HEAL provided Valerie with experts who substantiated her decision to take Nikolas off AIDS drugs. Our advisory board members Dr. David Rasnick and Dr. Roberto Giraldo flew to Maine at their own expense to testify on her behalf. Rasnick is a chemist holding nine patents on protease inhibitors, and Giraldo is an MD and infectious disease specialist. Valerie reports that their testimony was the deciding factor in last September's district court victory.

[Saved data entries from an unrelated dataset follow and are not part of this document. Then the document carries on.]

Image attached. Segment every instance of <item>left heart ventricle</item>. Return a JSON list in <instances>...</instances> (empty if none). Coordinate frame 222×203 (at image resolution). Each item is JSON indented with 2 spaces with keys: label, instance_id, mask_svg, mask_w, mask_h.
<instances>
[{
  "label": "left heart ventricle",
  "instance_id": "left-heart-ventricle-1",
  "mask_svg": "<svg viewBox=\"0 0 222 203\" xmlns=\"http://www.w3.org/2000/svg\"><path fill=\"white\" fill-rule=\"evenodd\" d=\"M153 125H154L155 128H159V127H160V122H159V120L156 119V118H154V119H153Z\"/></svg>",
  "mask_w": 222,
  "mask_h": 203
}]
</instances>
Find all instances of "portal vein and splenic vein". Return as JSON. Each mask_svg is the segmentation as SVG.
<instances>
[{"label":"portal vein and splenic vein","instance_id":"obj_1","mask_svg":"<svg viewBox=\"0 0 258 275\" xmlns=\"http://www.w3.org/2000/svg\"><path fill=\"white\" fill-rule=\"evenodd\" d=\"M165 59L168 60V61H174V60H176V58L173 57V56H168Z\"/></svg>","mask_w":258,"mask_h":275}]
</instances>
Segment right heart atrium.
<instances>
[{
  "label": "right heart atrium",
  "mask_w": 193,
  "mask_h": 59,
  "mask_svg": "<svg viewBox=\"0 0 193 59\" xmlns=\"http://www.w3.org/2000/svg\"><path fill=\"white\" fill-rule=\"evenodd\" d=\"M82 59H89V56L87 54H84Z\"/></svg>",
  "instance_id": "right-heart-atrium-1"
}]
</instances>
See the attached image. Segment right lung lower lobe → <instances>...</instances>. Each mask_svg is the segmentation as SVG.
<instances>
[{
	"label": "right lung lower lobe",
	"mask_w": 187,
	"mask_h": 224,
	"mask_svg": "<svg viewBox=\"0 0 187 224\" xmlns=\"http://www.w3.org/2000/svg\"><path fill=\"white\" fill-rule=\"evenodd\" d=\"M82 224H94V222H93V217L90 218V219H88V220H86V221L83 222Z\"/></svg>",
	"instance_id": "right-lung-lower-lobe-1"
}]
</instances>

The judge's decision states that "experts may be right in their advice" for "more aggressive and powerful therapy" for Nikolas, but that "current statistics can be interpreted that they may also be wrong." He noted that Valerie "has discontinued her own therapy with no apparent present ill effects" and that "she has observed an outward improvement in her sick son's condition with a discontinuance of drug therapy." Maine's supreme court recently upheld her right to keep Nikolas off toxic AIDS pharmaceuticals.

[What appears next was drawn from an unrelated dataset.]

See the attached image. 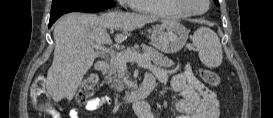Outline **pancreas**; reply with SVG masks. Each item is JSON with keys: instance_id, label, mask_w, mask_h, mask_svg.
I'll list each match as a JSON object with an SVG mask.
<instances>
[{"instance_id": "cf45deb5", "label": "pancreas", "mask_w": 273, "mask_h": 118, "mask_svg": "<svg viewBox=\"0 0 273 118\" xmlns=\"http://www.w3.org/2000/svg\"><path fill=\"white\" fill-rule=\"evenodd\" d=\"M143 55L148 57V60H151L154 64L160 67H171L174 65V62L168 57H165L162 53L158 52L153 47H149L145 44L141 45ZM138 46L128 47L121 53L125 52H137ZM126 75V78H124ZM129 78L127 72V62L122 60L120 57L112 56L110 63L108 65L107 74L105 76V83L110 85V88L114 89L117 92H121L124 89H131L134 86V83L128 81Z\"/></svg>"}]
</instances>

A quick reality check of "facts" presented in Dateline's report on Valerie Emerson:

THEY SAID: AIDS cocktail treatments prolong the life of children by ten years.
REALITY: These treatments were approved for use in adults just three years ago and there are no studies showing any benefits in children.

THEY SAID: With AZT treatment, children live only three years, without treatment they die.
REALITY: Nikolas Emerson is four years old, alive and well after 10 weeks of AZT "treatment" that left him ill and debilitated.

THEY SAID: The new "AIDS cocktails" work in 50-70% of children who take them.
REALITY: There are no studies demonstrating a 50-70% success rate in patients of any age; in fact, "AIDS cocktails" are well documented to fail in 20-60% of patients while an equal number are unable to tolerate side effects that include physical deformities, liver failure and diabetes.

THEY SAID: The worst aspect of administering AIDS drugs to children is the bad taste.
REALITY: AIDS drugs are known carcinogens that impede new-cell growth by destroying DNA. They cause severe anemia, diarrhea, dementia, muscle wasting, and deplete the T-cells of the immune system.

THEY SAID: Valerie and her son are HIV infected.
REALITY: HIV tests look for antibodies, not actual virus, and viral load tests do not isolate or measure infectious virus. It is unknown whether the Emersons are "HIV infected".

* AZT was approved for use during pregnancy based on the results of one study (ACTG 076) which claimed that transmission rates of HIV from mother to child were cut from 25.5% in the untreated group to 8.3% for women on AZT. However, other studies show transmissions rates in unmedicated mothers to range between 7 and 14%, while one study found that high levels of Vita-min A, correlated with a transmission rate of 7.2%, which is lower than the lowest rates for AZT. In all these studies, "transmission of HIV" was assumed based on the presence of HIV antibodies or PCR viral load.